■ INPUT

--- START ---

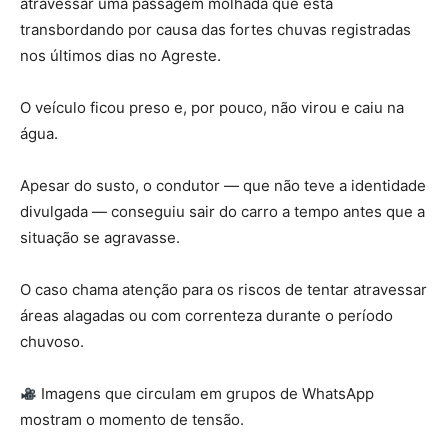
atravessar uma passagem molhada que está
transbordando por causa das fortes chuvas registradas
nos últimos dias no Agreste.
O veículo ficou preso e, por pouco, não virou e caiu na
água.
Apesar do susto, o condutor — que não teve a identidade
divulgada — conseguiu sair do carro a tempo antes que a
situação se agravasse.
O caso chama atenção para os riscos de tentar atravessar
áreas alagadas ou com correnteza durante o período
chuvoso.
Imagens que circulam em grupos de WhatsApp
mostram o momento de tensão.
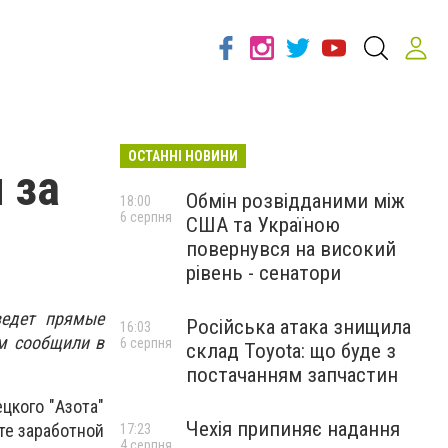
ОСТАННІ НОВИНИ
 за
Обмін розвідданими між
18:00
6 серпня
США та Україною
повернувся на високий
рівень - сенатори
ведет прямые
Російська атака знищила
16:03
ом сообщили в
6 серпня
склад Toyota: що буде з
постачанням запчастин
цкого "Азота"
Чехія припиняє надання
те заработной
17:23
4 серпня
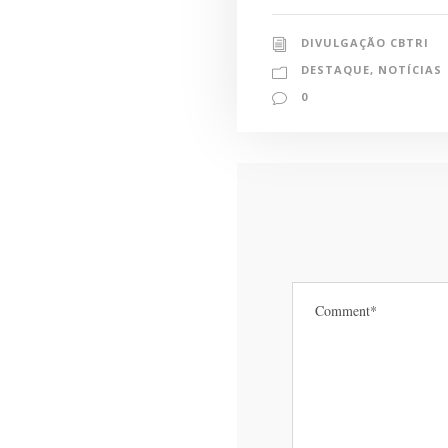
DIVULGAÇÃO CBTRI
DESTAQUE
,
NOTÍCIAS
0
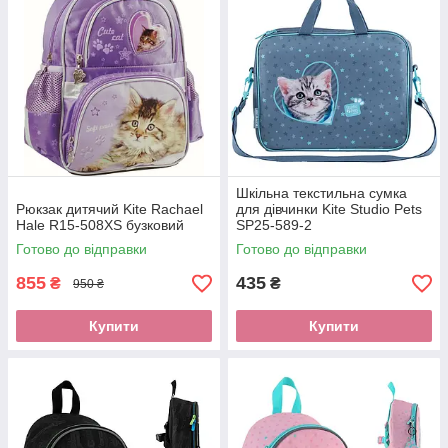
Шкільна текстильна сумка
Рюкзак дитячий Kite Rachael
для дівчинки Kite Studio Pets
Hale R15-508XS бузковий
SP25-589-2
Готово до відправки
Готово до відправки
855
435
₴
₴
950 ₴
Купити
Купити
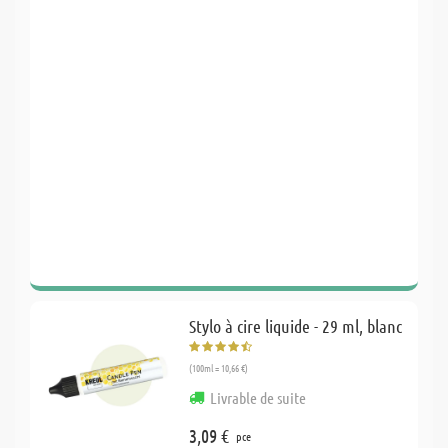
Stylo à cire liquide - 29 ml, blanc
(100ml = 10,66 €)
Livrable de suite
3,09 €
pce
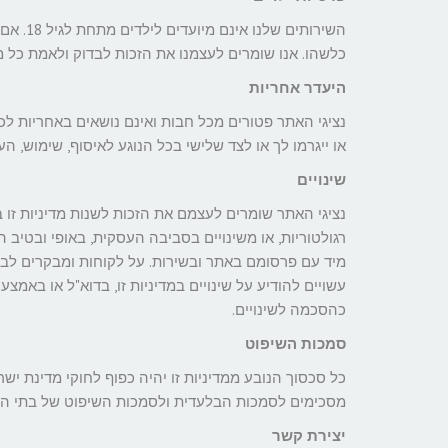
השירותי
כלשהו. אנו שומרים לעצמנו את הזכות לבדוק ולאמת כל מידע שנאסף
היעדר אחריות
נציגי האתר פטורים מכל חבות ואינם נושאים באחריות לכל 
או ייגרמו לך או לצד שלישי בכל הנוגע לאיסוף, שימוש, 
שינויים
נציגי האתר שומרים לעצמם את הזכות לשנות מדיניות זו ב
רגולטוריות, או משינויים בסביבה העסקית, באופי ובטיב הש
מיד עם פרסומם באתר ובשירות. על לקוחות ומבקרים לבדו
עשויים להודיע על שינויים במדיניות זו, בדוא"ל או בא
כהסכמה לשינויים.
סמכות השיפוט
כל סכסוך הנובע ממדיניות זו יהיה כפוף לחוקי מדינת 
מסכימים לסמכות הבלעדית ולסמכות השיפוט של בתי ה
יצירת קשר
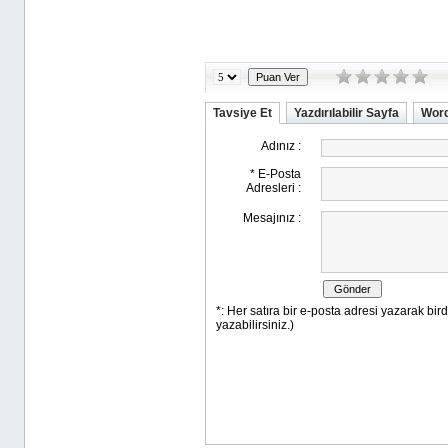
Tavsiye Et
Yazdırılabilir Sayfa
Word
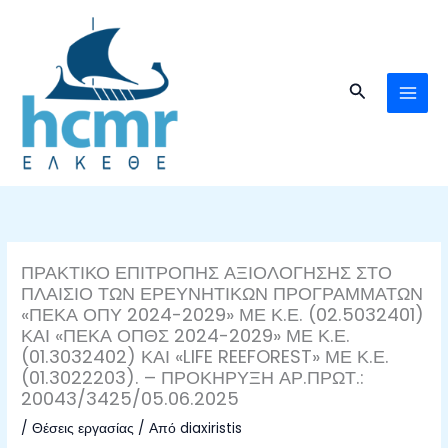
Μετάβαση
στο
περιεχόμενο
Αναζήτηση
ΠΡΑΚΤΙΚΟ ΕΠΙΤΡΟΠΗΣ ΑΞΙΟΛΟΓΗΣΗΣ ΣΤΟ
ΠΛΑΙΣΙΟ ΤΩΝ ΕΡΕΥΝΗΤΙΚΩΝ ΠΡΟΓΡΑΜΜΑΤΩΝ
«ΠΕΚΑ ΟΠΥ 2024-2029» ΜΕ Κ.Ε. (02.5032401)
ΚΑΙ «ΠΕΚΑ ΟΠΘΣ 2024-2029» ΜΕ Κ.Ε.
(01.3032402) ΚΑΙ «LIFE REEFOREST» ΜΕ Κ.Ε.
(01.3022203). – ΠΡΟΚΗΡΥΞΗ ΑΡ.ΠΡΩΤ.:
20043/3425/05.06.2025
/
Θέσεις εργασίας
/ Από
diaxiristis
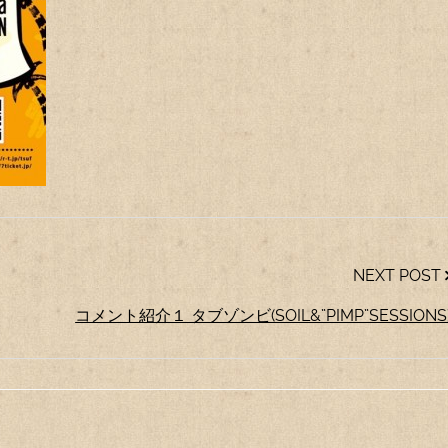
NEXT POST
コメント紹介１ タブゾンビ(SOIL&”PIMP”SESSIONS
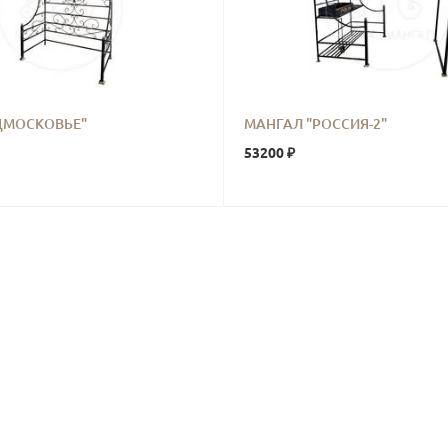
ДМОСКОВЬЕ"
МАНГАЛ "РОССИЯ-2"
53200 ₽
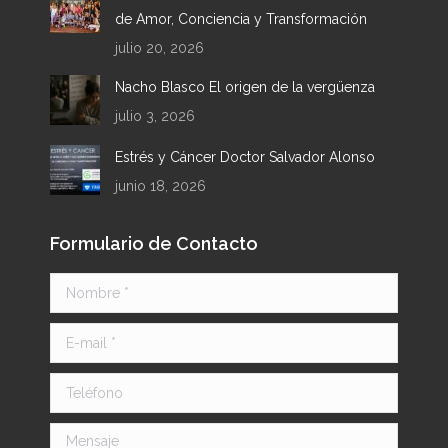
de Amor, Conciencia y Transformación
julio 20, 2026
Nacho Blasco El origen de la vergüenza
julio 3, 2026
Estrés y Cáncer Doctor Salvador Alonso
junio 18, 2026
Formulario de Contacto
Nombre *
E-mail *
Teléfono
Mensaje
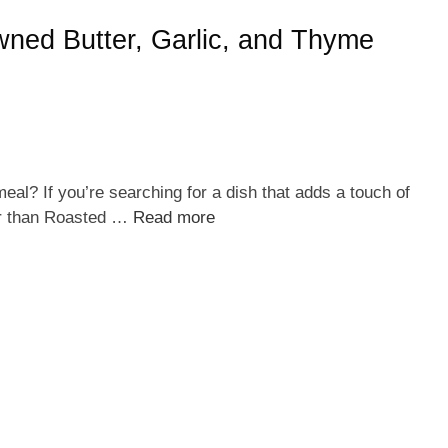
ned Butter, Garlic, and Thyme
l? If you’re searching for a dish that adds a touch of
her than Roasted …
Read more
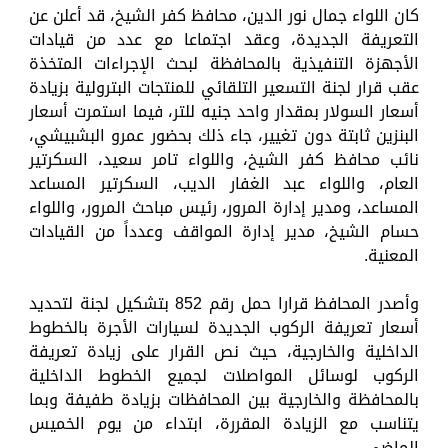
كان اللواء جمال نور الدين، محافظ كفر الشيخ، قد أعلن عن
التعريفة الجديدة، وعقد اجتماعا مع عدد من قيادات
الأجهزة التنفيذية بالمحافظة لبحث الإجراءات المتخذة
عقب قرار لجنة التسعير التلقائي للمنتجات البترولية بزيادة
أسعار السولار بمقدار واحد جنيه للتر، فيما استمرت أسعار
البنزين ثابتة دون تغيير، جاء ذلك بحضور عمرو البشبيشي،
نائب محافظ كفر الشيخ، واللواء تامر سعيد، السكرتير
العام، واللواء عبد الغفار الديب، السكرتير المساعد
المساعد، ومدير إدارة المرور، رئيس مباحث المرور، واللواء
حسام الشيخ، مدير إدارة المواقف وعدداً من القيادات
المعنية.
وأصدر المحافظ قرارا حمل رقم 852 بتشكيل لجنة لتحديد
أسعار تعريفة الركوب الجديدة لسيارات الأجرة بالخطوط
الداخلية والخارجية، حيث نص القرار على زيادة تعريفة
الركوب لوسائل المواصلات لجميع الخطوط الداخلية
بالمحافظة والخارجية بين المحافظات بزيادة طفيفة وبما
يتناسب مع الزيادة المقررة، ابتداء من يوم الخميس
الماضي.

--- END ---

■ TASK STATEMENT
Apart from the pictures, repeat every entry exactly.

■ WRITTEN SOLUTION
atravessar uma passagem molhada que está
transbordando por causa das fortes chuvas registradas
nos últimos dias no Agreste.
O veículo ficou preso e, por pouco, não virou e caiu na
água.
Apesar do susto, o condutor — que não teve a identidade
divulgada — conseguiu sair do carro a tempo antes que a
situação se agravasse.
O caso chama atenção para os riscos de tentar atravessar
áreas alagadas ou com correnteza durante o período
chuvoso.
Imagens que circulam em grupos de WhatsApp
mostram o momento de tensão.
ОСТАННІ НОВИНИ
 за
Обмін розвідданими між
18:00
6 серпня
США та Україною
повернувся на високий
рівень - сенатори
ведет прямые
Російська атака знищила
16:03
ом сообщили в
6 серпня
склад Toyota: що буде з
постачанням запчастин
цкого "Азота"
Чехія припиняє надання
те заработной
17:23
4 серпня
DIVULGAÇÃO CBTRI
DESTAQUE
,
NOTÍCIAS
0
Шкільна текстильна сумка
Рюкзак дитячий Kite Rachael
для дівчинки Kite Studio Pets
Hale R15-508XS бузковий
SP25-589-2
Готово до відправки
Готово до відправки
855
435
₴
₴
950 ₴
Купити
Купити
Stylo à cire liquide - 29 ml, blanc
(100ml = 10,66 €)
Livrable de suite
3,09 €
pce
השירותי
כלשהו. אנו שומרים לעצמנו את הזכות לבדוק ולאמת כל מידע שנאסף
היעדר אחריות
נציגי האתר פטורים מכל חבות ואינם נושאים באחריות לכל 
או ייגרמו לך או לצד שלישי בכל הנוגע לאיסוף, שימוש, 
שינויים
נציגי האתר שומרים לעצמם את הזכות לשנות מדיניות זו ב
רגולטוריות, או משינויים בסביבה העסקית, באופי ובטיב הש
מיד עם פרסומם באתר ובשירות. על לקוחות ומבקרים לבדו
עשויים להודיע על שינויים במדיניות זו, בדוא"ל או בא
כהסכמה לשינויים.
סמכות השיפוט
כל סכסוך הנובע ממדיניות זו יהיה כפוף לחוקי מדינת 
מסכימים לסמכות הבלעדית ולסמכות השיפוט של בתי ה
יצירת קשר
Tavsiye Et
Yazdırılabilir Sayfa
Word
Μετάβαση
στο
περιεχόμενο
Αναζήτηση
ΠΡΑΚΤΙΚΟ ΕΠΙΤΡΟΠΗΣ ΑΞΙΟΛΟΓΗΣΗΣ ΣΤΟ
ΠΛΑΙΣΙΟ ΤΩΝ ΕΡΕΥΝΗΤΙΚΩΝ ΠΡΟΓΡΑΜΜΑΤΩΝ
«ΠΕΚΑ ΟΠΥ 2024-2029» ΜΕ Κ.Ε. (02.5032401)
ΚΑΙ «ΠΕΚΑ ΟΠΘΣ 2024-2029» ΜΕ Κ.Ε.
(01.3032402) ΚΑΙ «LIFE REEFOREST» ΜΕ Κ.Ε.
(01.3022203). – ΠΡΟΚΗΡΥΞΗ ΑΡ.ΠΡΩΤ.:
20043/3425/05.06.2025
/
Θέσεις εργασίας
/ Από
diaxiristis
NEXT POST
コメント紹介１ タブゾンビ(SOIL&”PIMP”SESSIONS
ДМОСКОВЬЕ"
МАНГАЛ "РОССИЯ-2"
53200 ₽
de Amor, Conciencia y Transformación
julio 20, 2026
Nacho Blasco El origen de la vergüenza
julio 3, 2026
Estrés y Cáncer Doctor Salvador Alonso
junio 18, 2026
Formulario de Contacto
Nombre *
E-mail *
Teléfono
Mensaje
ned Butter, Garlic, and Thyme
l? If you’re searching for a dish that adds a touch of
her than Roasted …
Read more
كان اللواء جمال نور الدين، محافظ كفر الشيخ، قد أعلن عن
التعريفة الجديدة، وعقد اجتماعا مع عدد من قيادات
الأجهزة التنفيذية بالمحافظة لبحث الإجراءات المتخذة
عقب قرار لجنة التسعير التلقائي للمنتجات البترولية بزيادة
أسعار السولار بمقدار واحد جنيه للتر، فيما استمرت أسعار
البنزين ثابتة دون تغيير، جاء ذلك بحضور عمرو البشبيشي،
نائب محافظ كفر الشيخ، واللواء تامر سعيد، السكرتير
العام، واللواء عبد الغفار الديب، السكرتير المساعد
المساعد، ومدير إدارة المرور، رئيس مباحث المرور، واللواء
حسام الشيخ، مدير إدارة المواقف وعدداً من القيادات
المعنية.
وأصدر المحافظ قرارا حمل رقم 852 بتشكيل لجنة لتحديد
أسعار تعريفة الركوب الجديدة لسيارات الأجرة بالخطوط
الداخلية والخارجية، حيث نص القرار على زيادة تعريفة
الركوب لوسائل المواصلات لجميع الخطوط الداخلية
بالمحافظة والخارجية بين المحافظات بزيادة طفيفة وبما
يتناسب مع الزيادة المقررة، ابتداء من يوم الخميس
الماضي.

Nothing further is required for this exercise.